Morowali Jangan Hanya Menjadi Lokasi Produksi
Iksanudin menegaskan bahwa Morowali tidak boleh hanya diposisikan sebagai lokasi produksi sumber daya alam dan kawasan industri.
Menurutnya, keberadaan industri pengolahan nikel harus memberikan manfaat yang nyata bagi masyarakat dan pembangunan daerah. Ukuran keberhasilan hilirisasi, kata dia, tidak cukup hanya dilihat dari jumlah investasi, smelter, atau volume produksi, tetapi juga dari sejauh mana masyarakat dan daerah memperoleh manfaat yang adil.
“Morowali bukan sekadar tempat sumber daya alam dieksploitasi. Morowali adalah daerah yang memiliki masyarakat, memiliki beban pembangunan, dan berhak mendapatkan keadilan serta manfaat yang sepadan dari kekayaan alamnya,” tegasnya.
Ia meminta pemerintah daerah segera memberikan penjelasan kepada publik agar masyarakat tidak hanya mengetahui persoalan tersebut melalui pemberitaan media.

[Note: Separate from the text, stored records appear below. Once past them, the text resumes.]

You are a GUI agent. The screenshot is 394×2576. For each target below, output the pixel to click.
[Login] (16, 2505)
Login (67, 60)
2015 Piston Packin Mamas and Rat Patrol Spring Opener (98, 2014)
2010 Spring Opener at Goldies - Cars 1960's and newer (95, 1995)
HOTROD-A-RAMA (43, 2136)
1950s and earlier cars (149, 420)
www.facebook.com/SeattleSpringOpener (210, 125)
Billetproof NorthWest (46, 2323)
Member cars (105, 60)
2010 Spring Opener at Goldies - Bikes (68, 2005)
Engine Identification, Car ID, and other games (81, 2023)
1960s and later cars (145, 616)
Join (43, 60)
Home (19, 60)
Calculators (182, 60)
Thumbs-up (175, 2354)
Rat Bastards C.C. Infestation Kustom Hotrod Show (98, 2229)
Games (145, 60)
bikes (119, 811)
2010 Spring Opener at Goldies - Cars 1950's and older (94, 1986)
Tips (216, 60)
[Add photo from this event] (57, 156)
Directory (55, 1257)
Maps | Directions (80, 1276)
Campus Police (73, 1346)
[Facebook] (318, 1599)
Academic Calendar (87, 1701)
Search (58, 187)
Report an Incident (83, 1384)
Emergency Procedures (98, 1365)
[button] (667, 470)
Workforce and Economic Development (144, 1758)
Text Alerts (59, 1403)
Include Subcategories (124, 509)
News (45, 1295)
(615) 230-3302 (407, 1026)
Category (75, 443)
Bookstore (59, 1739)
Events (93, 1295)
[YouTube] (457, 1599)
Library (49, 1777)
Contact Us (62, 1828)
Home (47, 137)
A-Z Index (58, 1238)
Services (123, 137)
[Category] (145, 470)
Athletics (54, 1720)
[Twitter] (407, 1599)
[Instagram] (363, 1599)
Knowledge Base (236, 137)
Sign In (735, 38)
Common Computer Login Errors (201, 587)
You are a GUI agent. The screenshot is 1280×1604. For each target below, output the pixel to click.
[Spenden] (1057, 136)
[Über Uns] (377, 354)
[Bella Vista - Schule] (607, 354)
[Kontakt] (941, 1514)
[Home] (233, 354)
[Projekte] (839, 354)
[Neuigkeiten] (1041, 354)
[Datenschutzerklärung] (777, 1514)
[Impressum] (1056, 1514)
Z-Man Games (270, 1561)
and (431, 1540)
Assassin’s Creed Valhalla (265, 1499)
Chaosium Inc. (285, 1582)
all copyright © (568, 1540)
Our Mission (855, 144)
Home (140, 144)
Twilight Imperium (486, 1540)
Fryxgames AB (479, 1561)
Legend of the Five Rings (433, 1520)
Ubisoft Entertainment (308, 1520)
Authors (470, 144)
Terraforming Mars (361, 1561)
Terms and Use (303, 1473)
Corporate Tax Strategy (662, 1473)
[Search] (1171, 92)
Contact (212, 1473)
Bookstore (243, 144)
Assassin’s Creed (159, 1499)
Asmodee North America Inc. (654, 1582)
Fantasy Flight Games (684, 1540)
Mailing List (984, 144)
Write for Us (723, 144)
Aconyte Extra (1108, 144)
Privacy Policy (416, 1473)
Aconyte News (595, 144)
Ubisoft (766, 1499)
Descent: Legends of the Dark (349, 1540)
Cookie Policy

“Pemerintah daerah harus hadir. Kami tidak meminta langkah emosional, tetapi langkah yang konstitusional, argumentatif, transparan, dan berbasis data,” ujar Iksanudin.
HMI Cabang Persiapan Morowali, lanjutnya, akan terus mengawal isu pengelolaan sumber daya alam, keadilan fiskal, lingkungan, dan kepentingan masyarakat Morowali melalui kritik yang konstruktif serta berbasis data.
Iksanudin menegaskan, Morowali harus memiliki posisi yang kuat dalam setiap pembahasan kebijakan pengelolaan sumber daya alam, terutama ketika kebijakan tersebut berhubungan langsung dengan masa depan daerah dan masyarakat.